Secretary of State Rex Tillerson is on a trip to five countries in Africa — Ethiopia, Djibouti, Kenya, Chad, and Nigeria.
Since taking office last year, three of U.S. top officials — President Trump, Vice President Pence and Secretary Tillerson — have visited all regions– except Africa.
This overdue trip could signal that the administration may be prepared to engage with the continent, after a slow start.
However, the specific deliverables of the trip, if any, remain unclear.
At the same time, this visit also provides an opportunity for the administration to reassure its African partners of its commitment to US-Africa cooperation, especially in light of the derogatory comments allegedly made by President Trump about the continent earlier in the year.
The war on terror
The choice of countries reinforces the perception that security is primarily the lens through which the current administration views Africa.
The five countries are important partners for the fight against terrorism and extreme violence in the region. For example, Djibouti is home to the region’s only U.S. military base and provides support to the U.S. Navy.
Kenya has the largest US embassy and is a key partner in the efforts to fight the terrorist group al-Shabaab along the Eastern Coast of Africa.
Chad plays a critical role in efforts to restore security in the Sahel region.

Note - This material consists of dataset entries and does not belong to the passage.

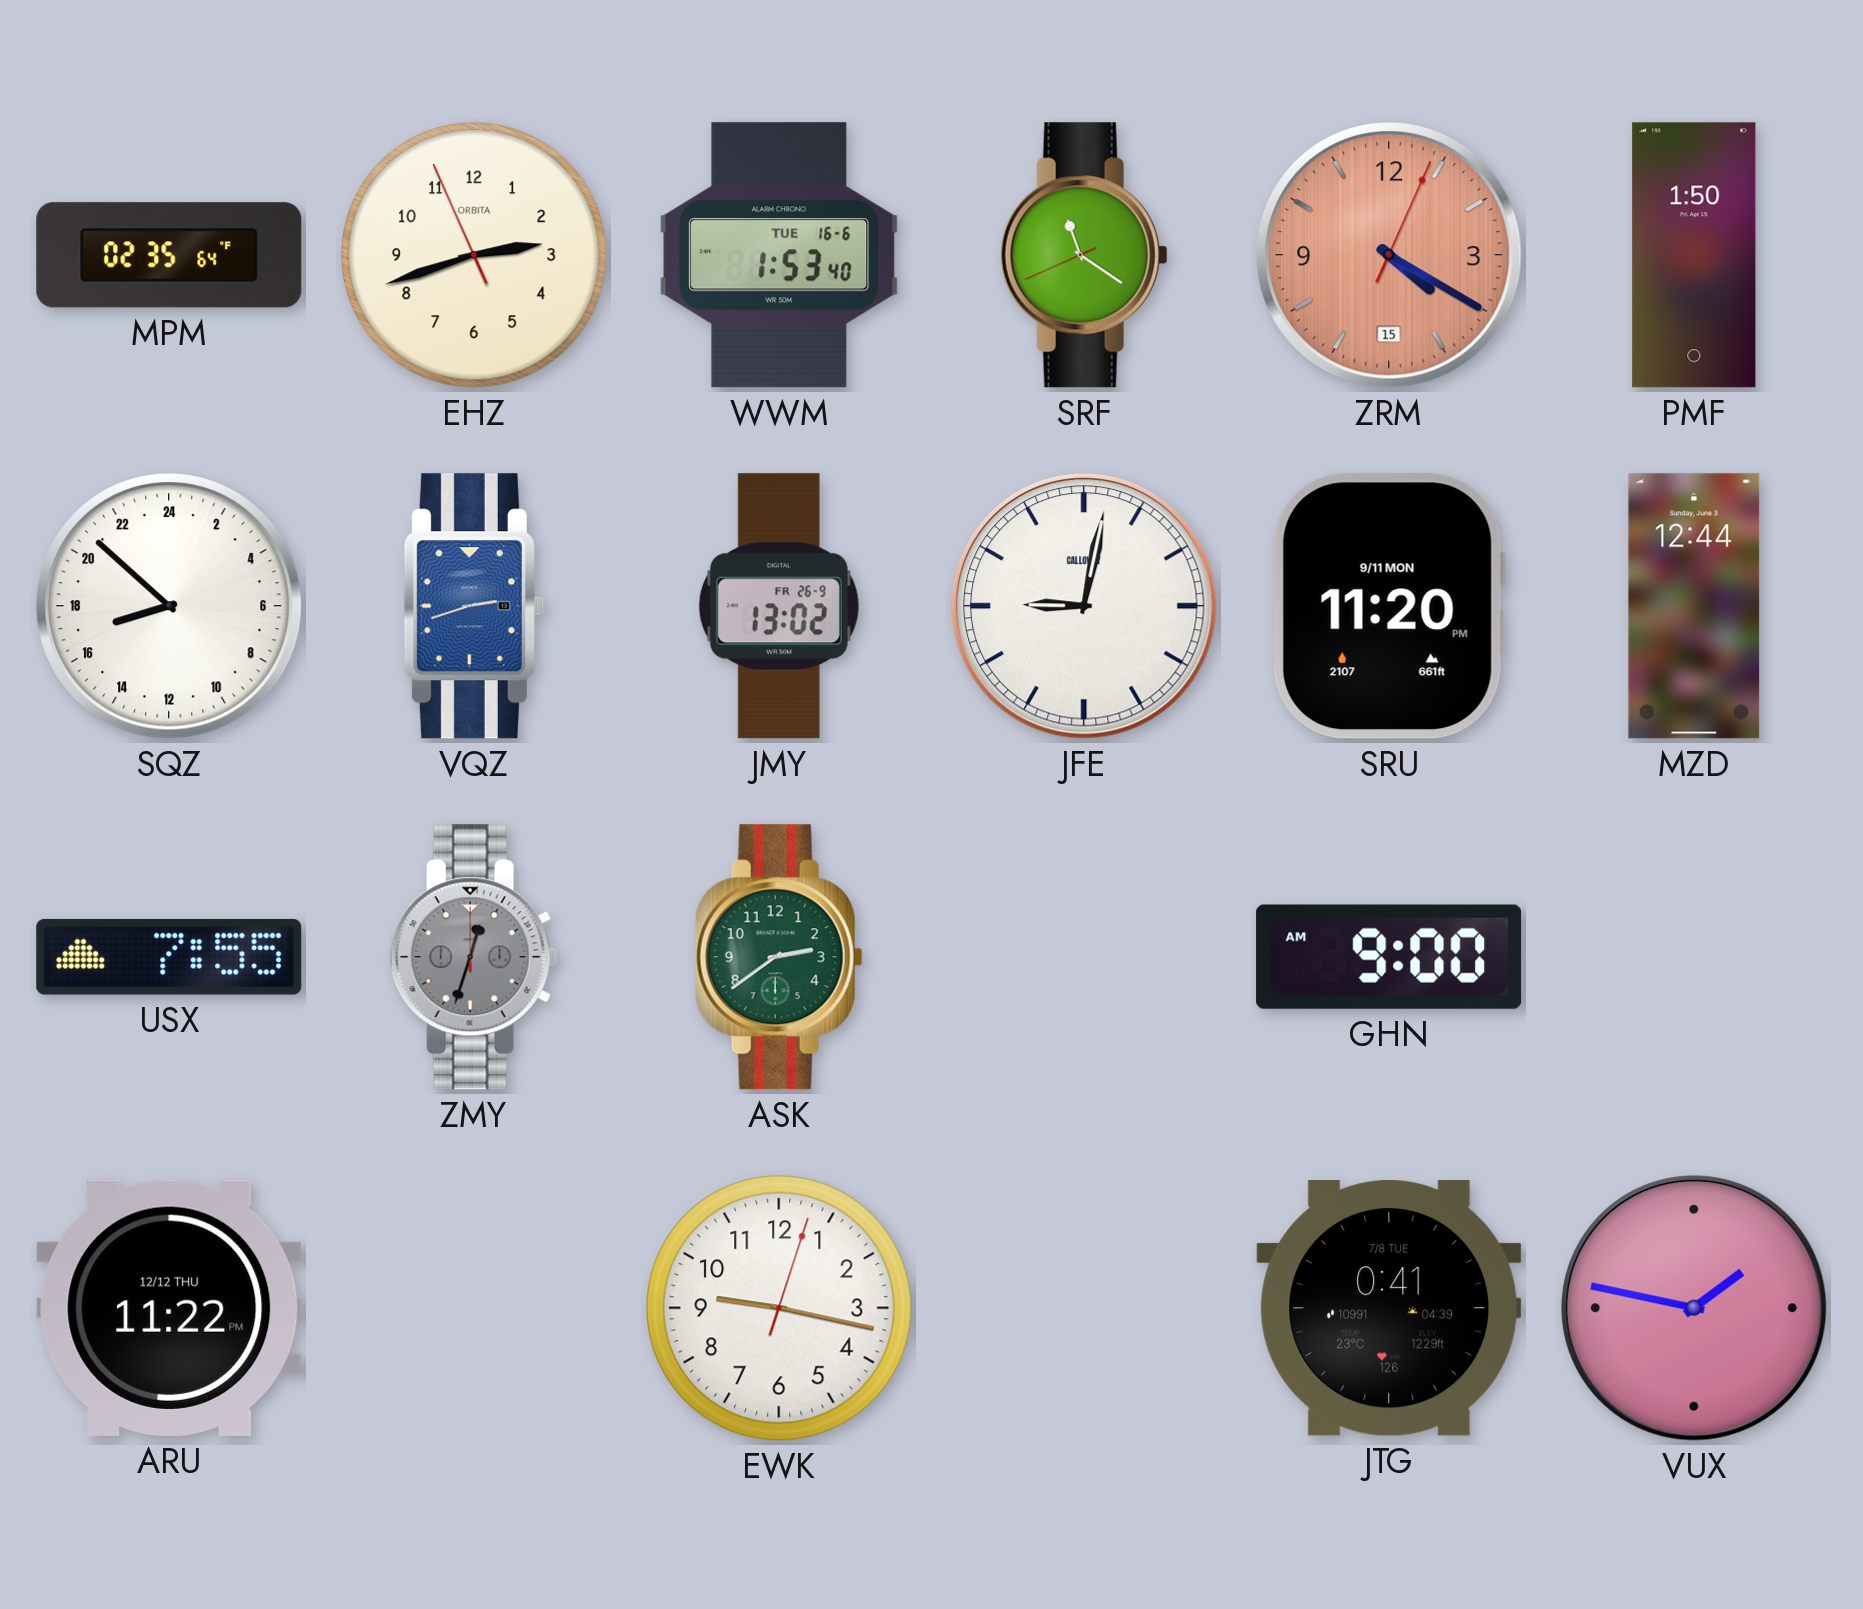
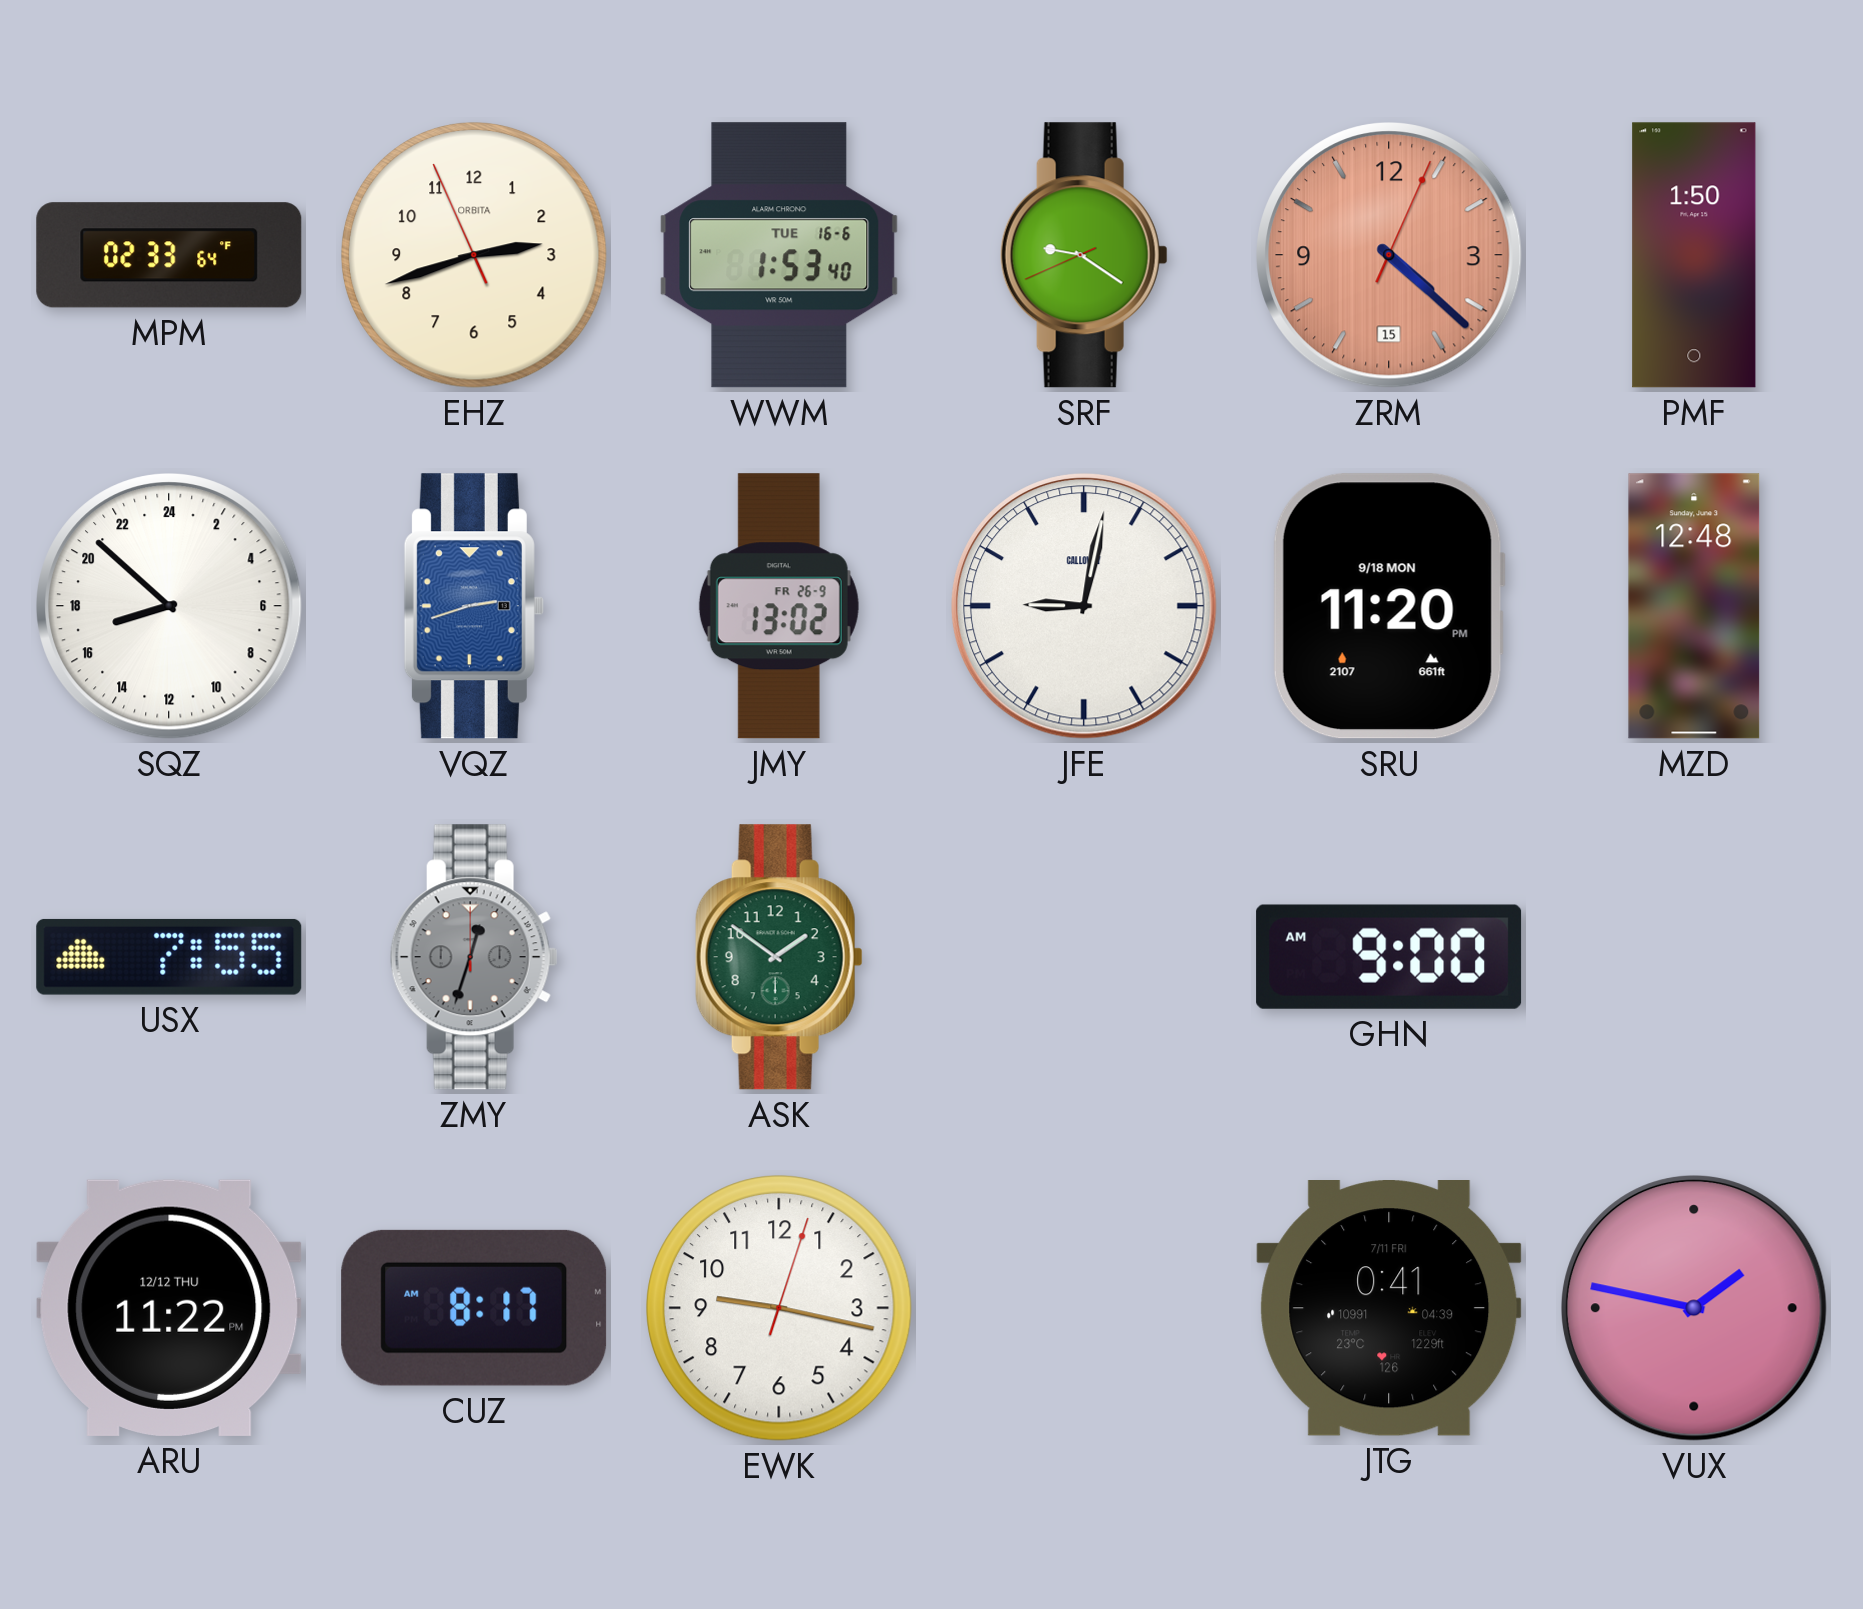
MPM: 02:35 -> 02:33
SRF: 11:20 -> 9:20
ZRM: 4:20 -> 4:22
SRU date: 9/11 MON -> 9/18 MON
MZD: 12:44 -> 12:48
ASK: 2:39 -> 1:51
CUZ: none -> 8:17
JTG date: 7/8 TUE -> 7/11 FRI
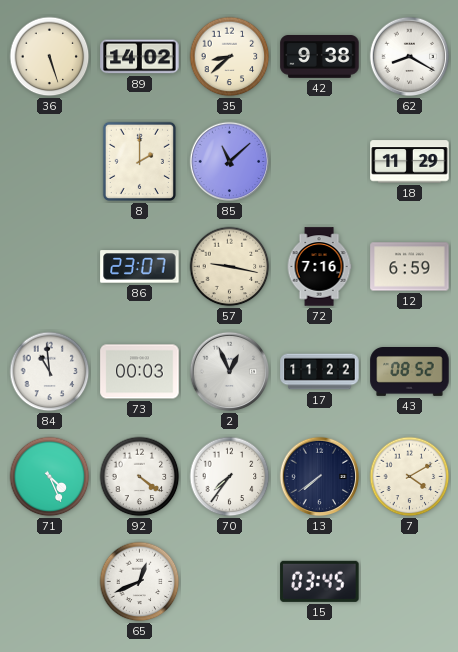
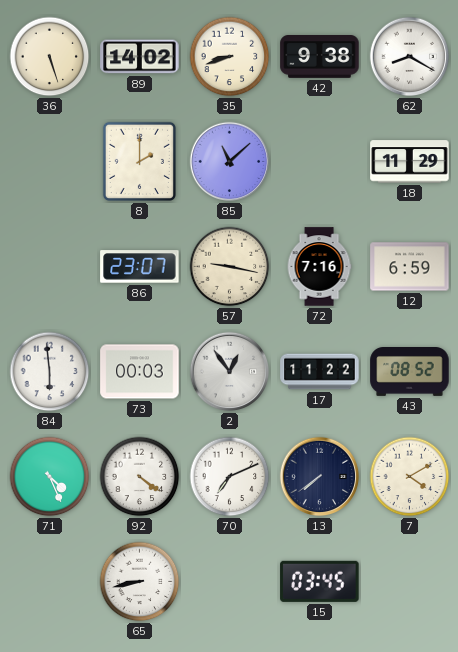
35: 8:38 -> 8:42
84: 10:59 -> 5:59
2: 12:56 -> 12:54
70: 7:36 -> 7:11
65: 12:41 -> 8:43
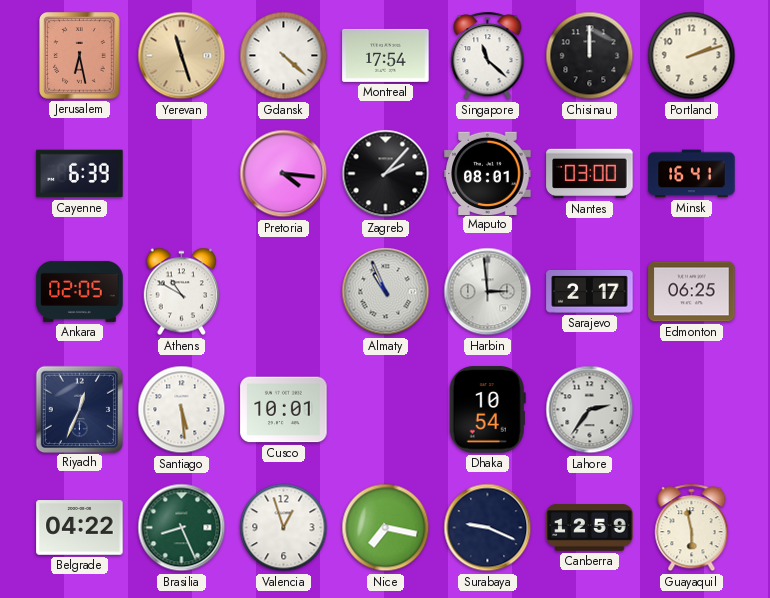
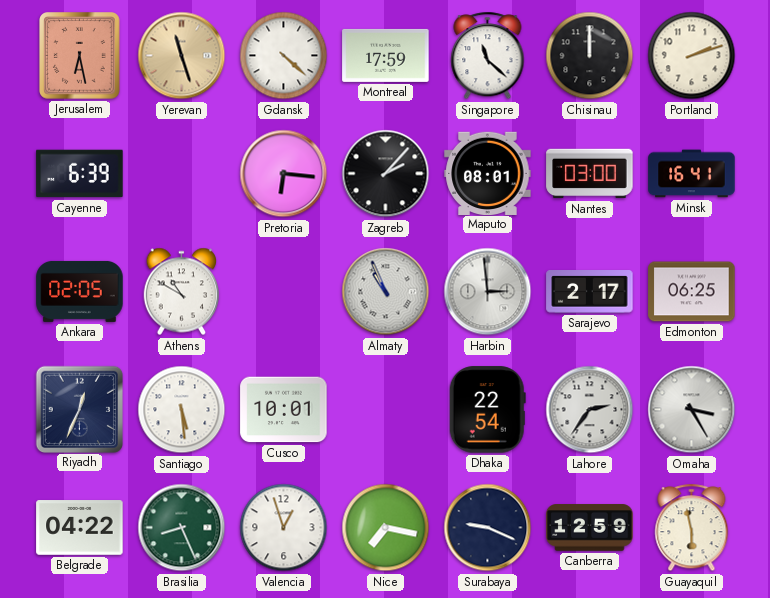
Montreal: 17:54 -> 17:59
Pretoria: 4:16 -> 6:16
Dhaka: 10:54 -> 22:54
Omaha: none -> 3:25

The Trump administration authorized the sale of military equipment to Nigeria last year to help with the fight against Boko Haram—and the abduction of another group of schoolgirls by the group two weeks ago has raised fresh concerns.
While security is vital to US-African relations, for a more enduring partnership, Secretary Tillerson would do well to focus on the complementarity and interdependence of defense, diplomacy, and development—and use this trip as an opportunity to generate momentum in all three realms.
So far, there have been fewer concrete actions on the development or diplomatic dimensions of US-Africa relations. During President Trump’s first speech on Africa at the United Nations last September, he mentioned the continent’s potential as a viable economic partner.
This statement contrasted discouraging signals he sent last July by skipping the Africa session on the future of the continent during G-20 Summit in Hamburg.
On diplomacy, some key positions relevant to the continent, such as that of Assistant Secretary for African Affairs, remain vacant, and ambassadors for important partners, including South Africa, have not been appointed.
In his U.N. speech last September, President Trump rightfully highlighted the economic potential of the continent.
Half of the world’s top-10 fastest growing economies are in Africa, with two-thirds of its economies projected to expand at a faster rate than the global economy.
The continent’s middle class is growing and the increase in consumer and business spending is projected to rise by an additional $1.6 trillion to $5.6 trillion by 2025.
By the turn of the century, Africa will have 40 percent of the world’s population, according to UNICEF projections.
The continent’s large infrastructure gap presents business opportunities for U.S. companies. Later this month, the Africa Union plans to adopt a Continental Free Trade Area that will create a single market of 1.2 billion people and about $3.5 trillion in combined gross domestic product.
Closer partnership with Africa, which will help the continent overcome its development challenges, will generate substantial commercial opportunities in various sectors.
Africa’s other partners, including Europe as well as China and other emerging market economies, understand the opportunities and dynamism of the continent, and they have been more proactive in strengthening their relationships with Africa.
The Africa agenda
Secretary Tillerson’s trip provides an opportunity for a dialogue to inform the world about the administration’s yet-to-be-released Africa strategy.
Going forward, this administration needs to address what to do about the Africa programs (AGOA, PEPFAR, Power Africa, Young Leaders Initiative, MCC etc.) advanced by previous administrations, and articulate whatever new Africa agenda, if any, Trump might initiate to secure his own legacy.
It is not uncommon for US presidents to take office without a clear Africa agenda.
Former Presidents Clinton and Bush did not reveal an Africa agenda until well into their first terms.
Similarly, President Obama’s strategy for sub-Saharan Africa was not published until June 2012.
Nonetheless, these former presidents left overall positive Africa legacies for Trump to build upon.
There is still time for Trump to build his own positive legacy, and Secretary Tillerson’s trip could mark an important step in that direction.